Examples of this this situation are listed in , but what are the actual odds of at least one person having an A?

My math says that it's about 64% in a full 6-max table. My calculations:

(3/47)*10=0.638

That is, three cards (the aces) of 47 (the unknown cards after the flop) have ten chances to appear (two cards for each opponent).

Is this the correct way to calculate these numbers?

So for a 5-player table:
(3/47)*8=0.51

And 4-player:
(3/47)*6=0.383


So how does this inform strategy? I raise PF and usually like to bet out on the flop. If I get called, I often slow down. If I get raised, I'll usually muc it. I'm not sure if this is optimal play, though.

Comments?

Your calculation is off. I don't know the right answer off the top of my head, but if if we do it your way for full ring, 3/47*18 > 1, which obviously isnt true. Have to go now, but will post later

First, it's exponents not multiplication... duh. So (3/47)^10 would be closer.

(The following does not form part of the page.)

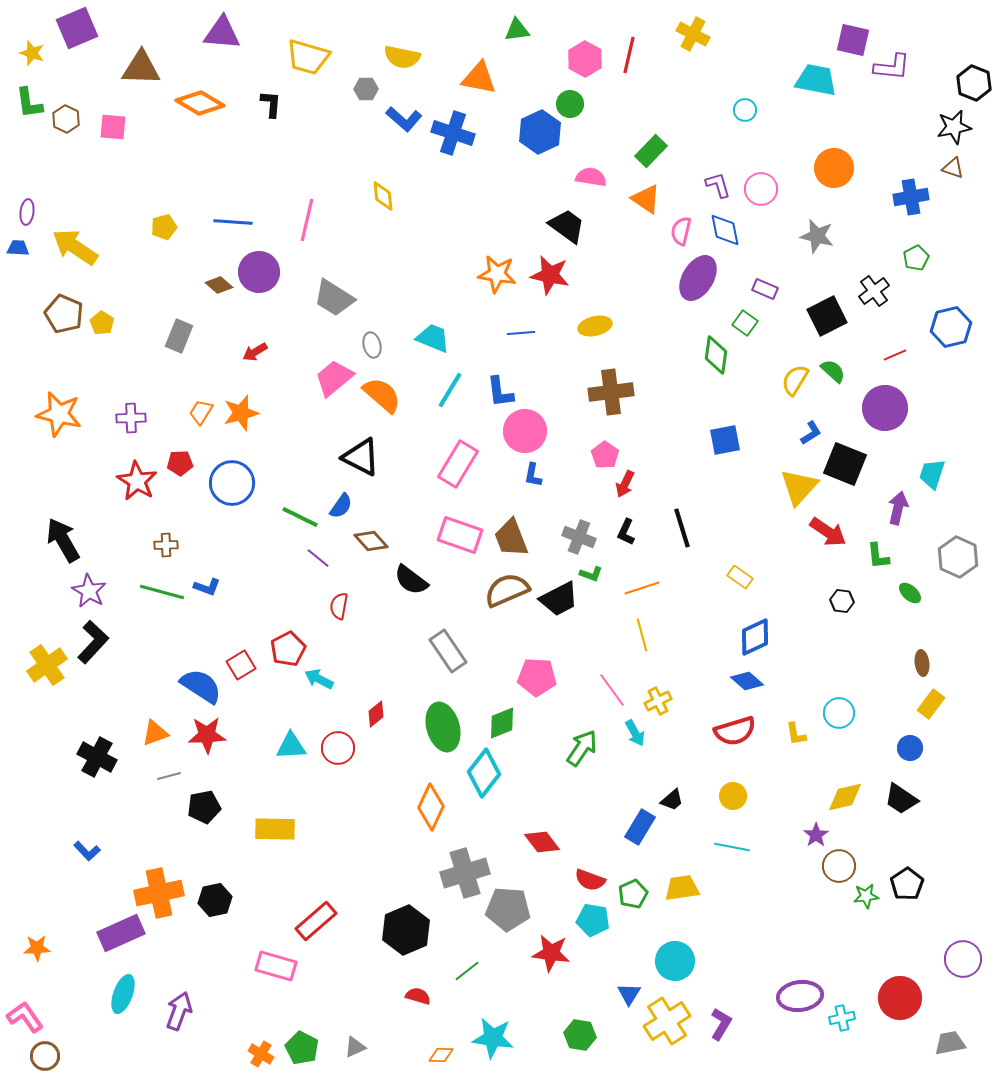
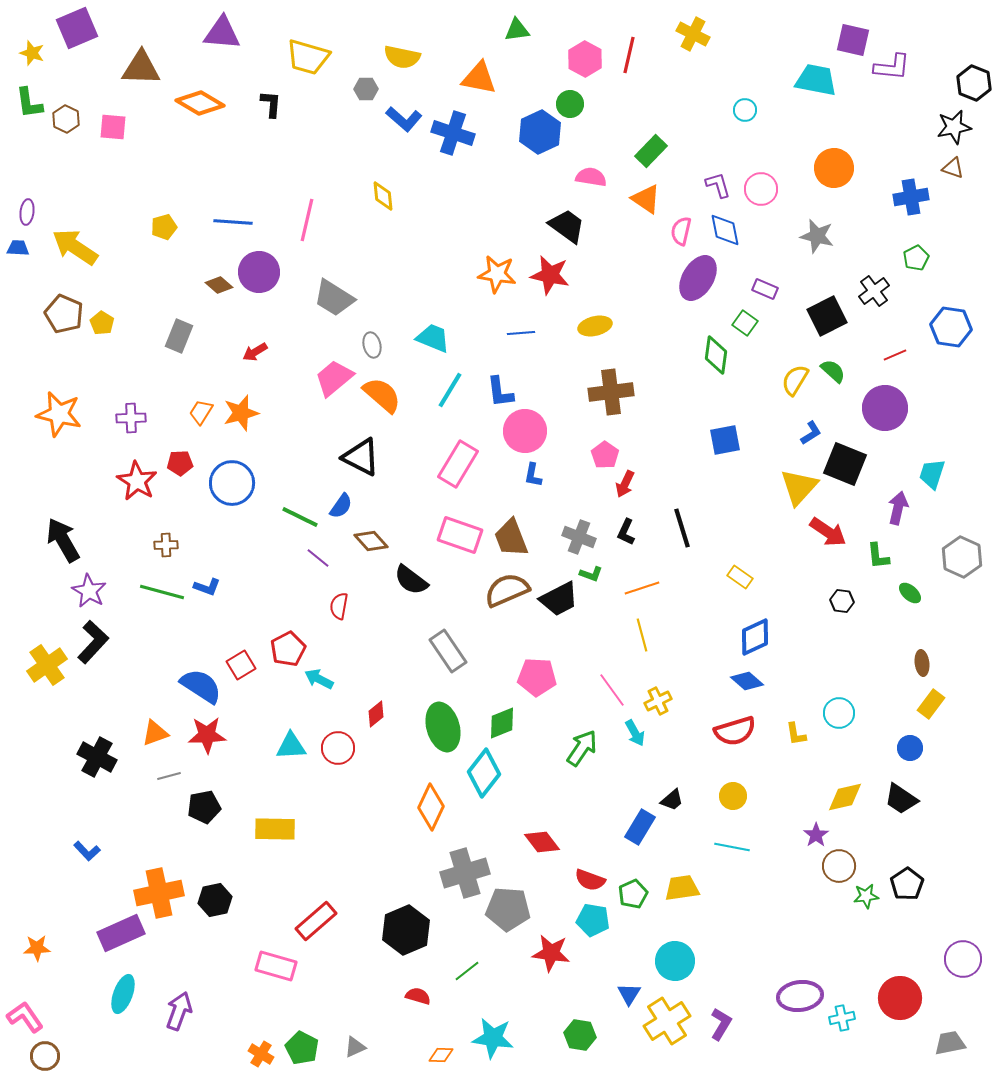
blue hexagon at (951, 327): rotated 21 degrees clockwise
gray hexagon at (958, 557): moved 4 px right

I've got it backwards... I think the easy way to do it is to calculate the probability that one will not hit:

44/47 * 43/46 * 42/45 * 41/44 * 40/43 * 39/42 * 38/41 * 37/40 * 36/39 * 35/38=

.94 * .93. * 93 * .93 * .93 * .93 * .93 * .93 * .92 * .92 = about 48%

basically .93^10

for 5-handed = about 56%

for 4-handed = about 65%

for 10-handed - about 24%

So it's a crooked coinflip at a 6-handed table -- and that's assuming that opponents play any A.

geez, i was realy tired when i posted that last night.